• _Problem description_
Work out how many lines of the listing hold the string "Google". Answer with that number alone.
● ● ● ● ●
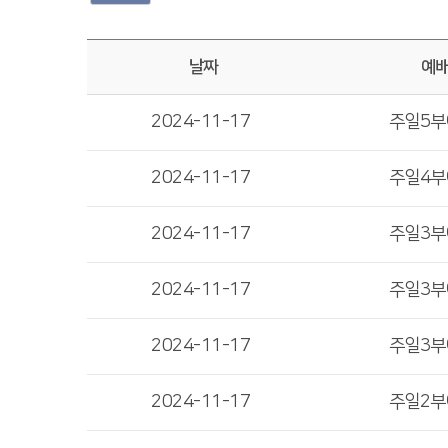
날짜
예
2024-11-17
주일5
2024-11-17
주일4
2024-11-17
주일3
2024-11-17
주일3
2024-11-17
주일3
2024-11-17
주일2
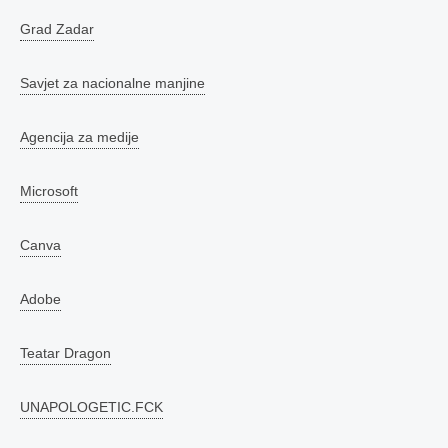
Grad Zadar
Savjet za nacionalne manjine
Agencija za medije
Microsoft
Canva
Adobe
Teatar Dragon
UNAPOLOGETIC.FCK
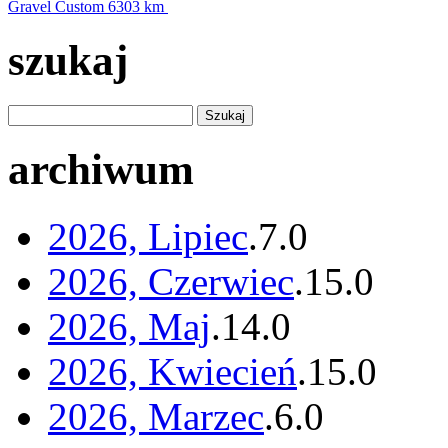
Gravel Custom
6303 km
szukaj
archiwum
2026, Lipiec
.
7
.
0
2026, Czerwiec
.
15
.
0
2026, Maj
.
14
.
0
2026, Kwiecień
.
15
.
0
2026, Marzec
.
6
.
0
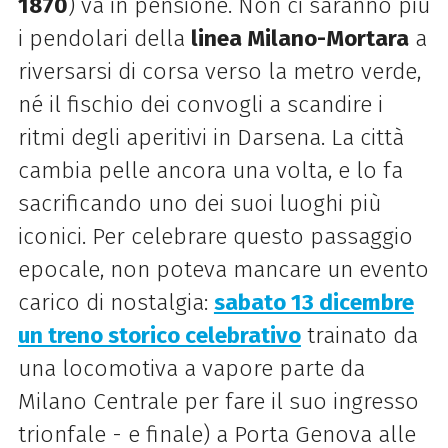
1870
) va in pensione. Non ci saranno più
i pendolari della
linea Milano-Mortara
a
riversarsi di corsa verso la metro verde,
né il fischio dei convogli a scandire i
ritmi degli aperitivi in Darsena. La città
cambia pelle ancora una volta, e lo fa
sacrificando uno dei suoi luoghi più
iconici. Per celebrare questo passaggio
epocale, non poteva mancare un evento
carico di nostalgia:
sabato 13 dicembre
un treno storico celebrativo
trainato da
una locomotiva a vapore parte da
Milano Centrale per fare il suo ingresso
trionfale - e finale) a Porta Genova alle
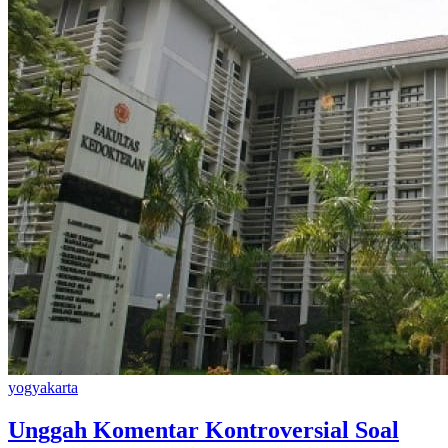
yogyakarta
Unggah Komentar Kontroversial Soal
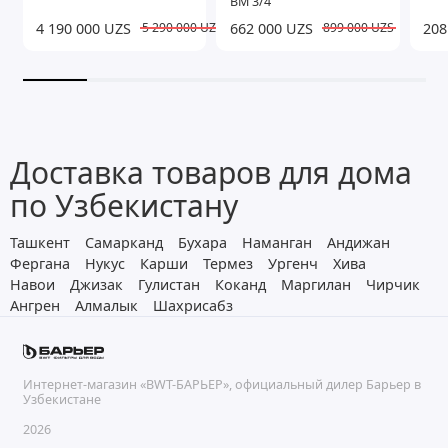
ВМ 3/4"
4 190 000 UZS
662 000 UZS
208
5 290 000 UZS
899 000 UZS
Доставка товаров для дома
по Узбекистану
Ташкент
Самарканд
Бухара
Наманган
Андижан
Фергана
Нукус
Карши
Термез
Ургенч
Хива
Навои
Джизак
Гулистан
Коканд
Маргилан
Чирчик
Ангрен
Алмалык
Шахрисабз
Интернет-магазин «BWT-БАРЬЕР», официальный дилер Барьер в
Узбекистане
2026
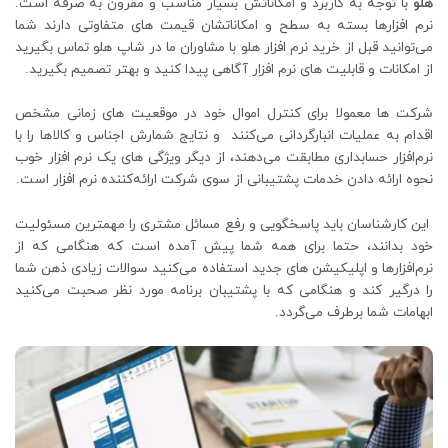
هلو
با توجه به کاربرد و امکاناتش بسیار مناسب و مقرون به صرفه است.
نرم‌ افزارها بسته به سطح و امکاناتشان قیمت ‌های متفاوتی دارند شما
می‌توانید قبل از خرید نرم افزار هلو با مشاوران ما در شاپ هلو تماس بگیرید
از امکانات و قابلیت ‌های نرم افزار آگاهی پیدا کنید و بهتر تصمیم بگیرید.
شرکت ‌ها معمولا برای کنترل اموال خود در موقعیت‌ های زمانی مشخص
اقدام به عملیات انبارگردانی می‌کنند و نتایج شمارش اجناس و کالاها را با
نرم‌افزار حسابداری مطابقت می‌دهند، از دیگر ویژگی‌ های یک نرم افزار خوب
نحوه ارائه دادن خدمات پشتیبانی از سوی شرکت ارائه‌کننده نرم‌ افزار است.
این کارشناسان باید پاسخگویی و رفع مسائل مشتری را مهمترین مسئولیت
خود بدانند، حتما برای همه شما پیش آمده است که هنگامی که از
نرم‌افزارها و اپلیکیشن‌ های جدید استفاده می‌کنید سوالات زیادی ذهن شما
را درگیر کند و هنگامی که با پشتیبان برنامه مورد نظر صحبت می‌کنید
ابهامات شما برطرف می‌گردد.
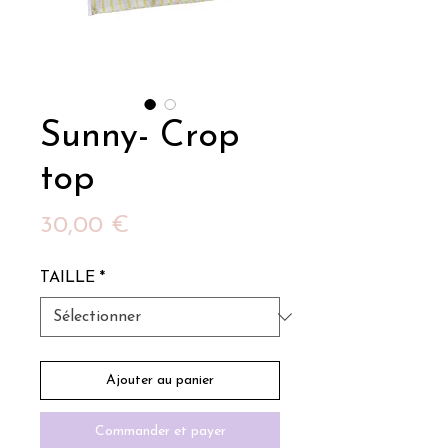
Sunny- Crop
top
Prix
30,00 €
TAILLE
*
Ajouter au panier
Commander et payer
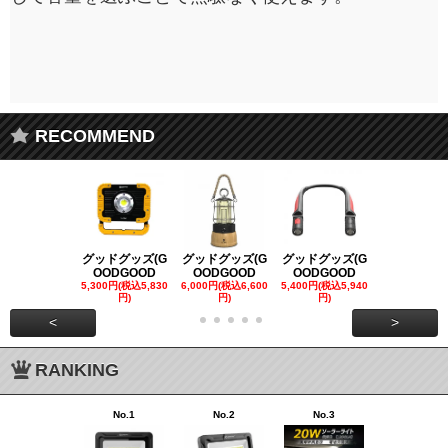
RECOMMEND
グッドグッズ(G
グッドグッズ(G
グッドグッズ(G
グッドグッズ
OODGOOD
OODGOOD
OODGOOD
OODGOO
5,300円(税込5,830
6,000円(税込6,600
5,400円(税込5,940
21,000円(税込
円)
円)
円)
00円)
<
>
RANKING
No.1
No.2
No.3
No.4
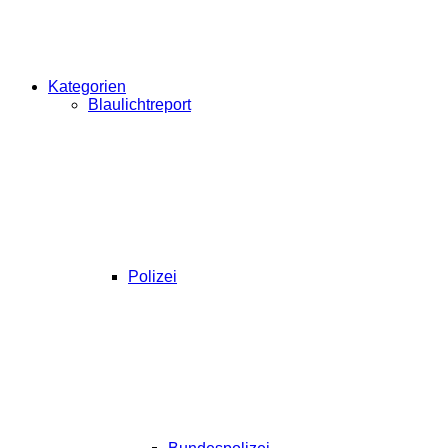
Kategorien
Blaulichtreport
Polizei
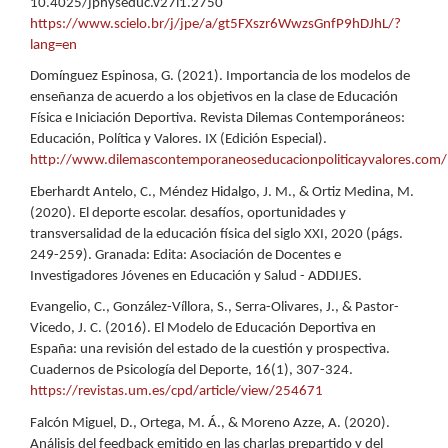
10.4025/jphyseduc.v27i1.2750
https://www.scielo.br/j/jpe/a/gt5FXszr6WwzsGnfP9hDJhL/?
lang=en
Domínguez Espinosa, G. (2021). Importancia de los modelos de
enseñanza de acuerdo a los objetivos en la clase de Educación
Física e Iniciación Deportiva. Revista Dilemas Contemporáneos:
Educación, Política y Valores. IX (Edición Especial).
http://www.dilemascontemporaneoseducacionpoliticayvalores.com/
Eberhardt Antelo, C., Méndez Hidalgo, J. M., & Ortiz Medina, M.
(2020). El deporte escolar. desafíos, oportunidades y
transversalidad de la educación física del siglo XXI, 2020 (págs.
249-259). Granada: Edita: Asociación de Docentes e
Investigadores Jóvenes en Educación y Salud - ADDIJES.
Evangelio, C., González-Víllora, S., Serra-Olivares, J., & Pastor-
Vicedo, J. C. (2016). El Modelo de Educación Deportiva en
España: una revisión del estado de la cuestión y prospectiva.
Cuadernos de Psicología del Deporte, 16(1), 307-324.
https://revistas.um.es/cpd/article/view/254671
Falcón Miguel, D., Ortega, M. Á., & Moreno Azze, A. (2020).
Análisis del feedback emitido en las charlas prepartido y del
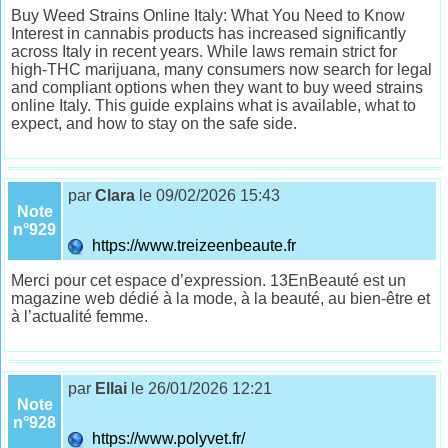
Buy Weed Strains Online Italy: What You Need to Know
Interest in cannabis products has increased significantly
across Italy in recent years. While laws remain strict for
high-THC marijuana, many consumers now search for legal
and compliant options when they want to buy weed strains
online Italy. This guide explains what is available, what to
expect, and how to stay on the safe side.
par
Clara
le 09/02/2026 15:43
Note
n°929
https://www.treizeenbeaute.fr
Merci pour cet espace d’expression. 13EnBeauté est un
magazine web dédié à la mode, à la beauté, au bien-être et
à l’actualité femme.
par
Ellai
le 26/01/2026 12:21
Note
n°928
https://www.polyvet.fr/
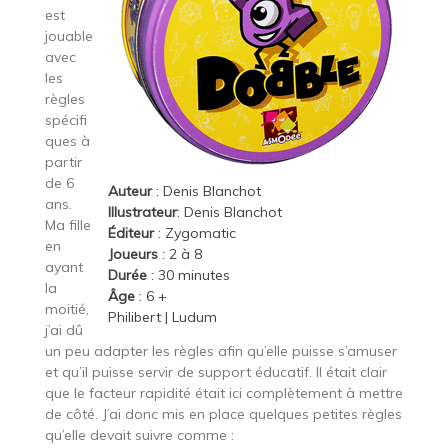
est
jouable
avec
les
règles
spécifi
ques à
partir
de 6
Auteur
: Denis Blanchot
ans.
Illustrateur
: Denis Blanchot
Ma fille
Éditeur
:
Zygomatic
en
Joueurs
: 2 à 8
ayant
Durée
: 30 minutes
la
Âge
: 6 +
moitié,
Philibert
|
Ludum
j’ai dû
un peu adapter les règles afin qu’elle puisse s’amuser
et qu’il puisse servir de support éducatif. Il était clair
que le facteur rapidité était ici complètement à mettre
de côté. J’ai donc mis en place quelques petites règles
qu’elle devait suivre comme :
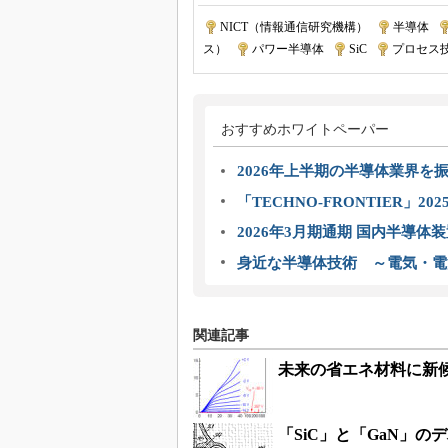
NICT（情報通信研究機構）
|
半導体
|
ス）
|
パワー半導体
|
SiC
|
プロセス
おすすめホワイトペーパー
2026年上半期の半導体業界を振
「TECHNO-FRONTIER」2
2026年3月期通期 国内半導体
身近な半導体技術 ～電気・電
関連記事
未来の省エネ材料に新
「SiC」と「GaN」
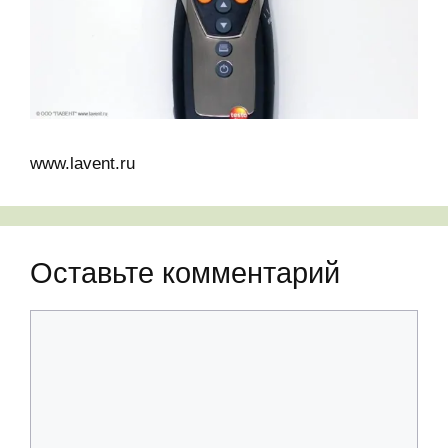
www.lavent.ru
Оставьте комментарий
Комментарий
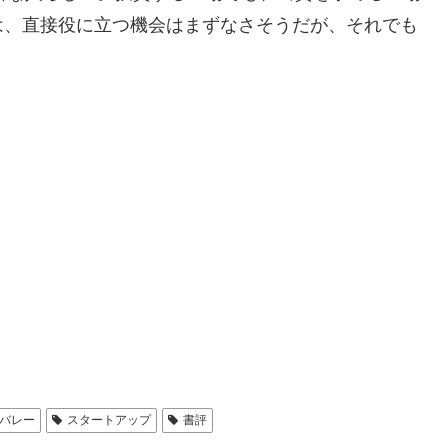
は、直接役に立つ機会はまずなさそうだが、それでも
バレー
スタートアップ
書評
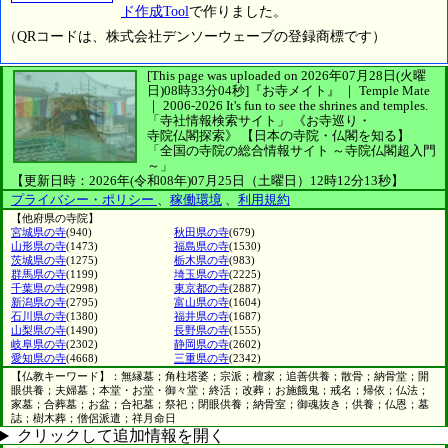
ド作成Tool
で作りました。
（QRコードは、株式会社デンソーウェーブの登録商標です）
[This page was uploaded on 2026年07月28日(火曜
日)08時33分04秒]
『お寺メイト』 ｜ Temple Mate
｜
2006-2026
It's fun to see
the shrines and temples.
「寺社情報検索サイト」
《お寺巡り・
寺院仏閣探索》
【日本の寺院・仏閣を知る】
「全国の寺院の総合情報サイト ～寺院仏閣超入門
～」
【更新日時：2026年(令和08年)07月25日（土曜日）12時12分13秒】
プライバシー・ポリシー
、
稼働環境
、
利用規約
【他府県の寺院】
宮城県の寺
(940)
秋田県の寺
(679)
山形県の寺
(1473)
福島県の寺
(1530)
茨城県の寺
(1275)
栃木県の寺
(983)
群馬県の寺
(1199)
埼玉県の寺
(2225)
千葉県の寺
(2998)
東京都の寺
(2887)
新潟県の寺
(2795)
富山県の寺
(1604)
石川県の寺
(1380)
福井県の寺
(1687)
山梨県の寺
(1490)
長野県の寺
(1555)
岐阜県の寺
(2302)
静岡県の寺
(2602)
愛知県の寺
(4668)
三重県の寺
(2342)
【仏教キーワード】：無縁墓；角柱塔婆；宗派；檀家；追善供養；散骨；納骨堂；開
眼供養；夫婦墓；本堂・お堂・御々堂；終活；改葬；お施餓鬼；戒名；帰依；仏法；
家墓；合葬墓；お盆；合祀墓；祭祀；閉眼供養；納骨室；御魂抜き；供養；仏恩；墓
誌；樹木葬；僧侶派遣；祥月命日
クリックして追加情報を開く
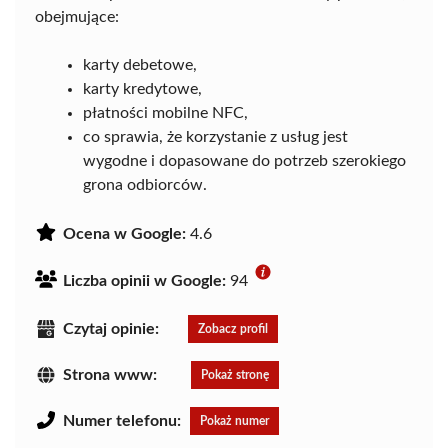
obejmujące:
karty debetowe,
karty kredytowe,
płatności mobilne NFC,
co sprawia, że korzystanie z usług jest
wygodne i dopasowane do potrzeb szerokiego
grona odbiorców.
Ocena w Google:
4.6
Liczba opinii w Google:
94
Czytaj opinie:
Zobacz profil
Strona www:
Pokaż stronę
Numer telefonu:
Pokaż numer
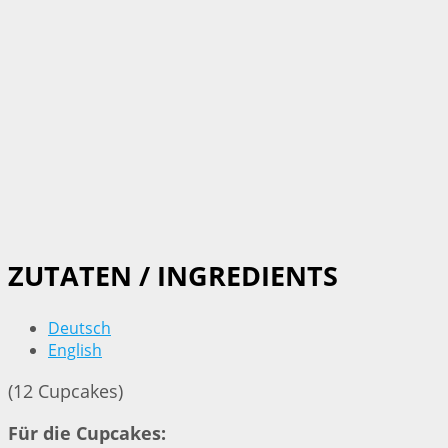
ZUTATEN / INGREDIENTS
Deutsch
English
(12 Cupcakes)
Für die Cupcakes:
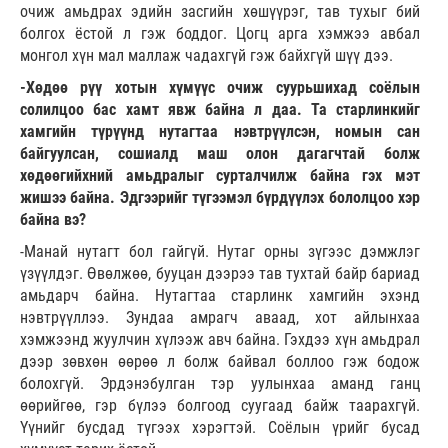
очиж амьдрах эдийн засгийн хөшүүрэг, тав тухыг бий
болгох ёстой л гэж боддог. Цогц арга хэмжээ авбал
монгол хүн мал маллаж чадахгүй гэж байхгүй шүү дээ.
-Хөдөө рүү хотын хүмүүс очиж суурьшихад соёлын
солилцоо бас хамт явж байна л даа. Та старлинкийг
хамгийн түрүүнд нутагтаа нэвтрүүлсэн, номын сан
байгуулсан, сошиалд маш олон дагагчтай болж
хөдөөгийхний амьдралыг сурталчилж байна гэх мэт
жишээ байна. Эдгээрийг түгээмэл бүрдүүлэх бололцоо хэр
байна вэ?
-Манай нутагт бол гайгүй. Нутаг орны зүгээс дэмжлэг
үзүүлдэг. Өвөлжөө, бууцан дээрээ тав тухтай байр бариад
амьдарч байна. Нутагтаа старлинк хамгийн эхэнд
нэвтрүүллээ. Зундаа амрагч аваад, хот айлынхаа
хэмжээнд жуулчин хүлээж авч байна. Гэхдээ хүн амьдрал
дээр зөвхөн өөрөө л болж байвал боллоо гэж бодож
болохгүй. Эрдэнэбулган тэр уулынхаа аманд ганц
өөрийгөө, гэр бүлээ болгоод суугаад байж таарахгүй.
Үүнийг бусдад түгээх хэрэгтэй. Соёлын үрийг бусад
● ● ● ● ●
• _Response to this exercise_
2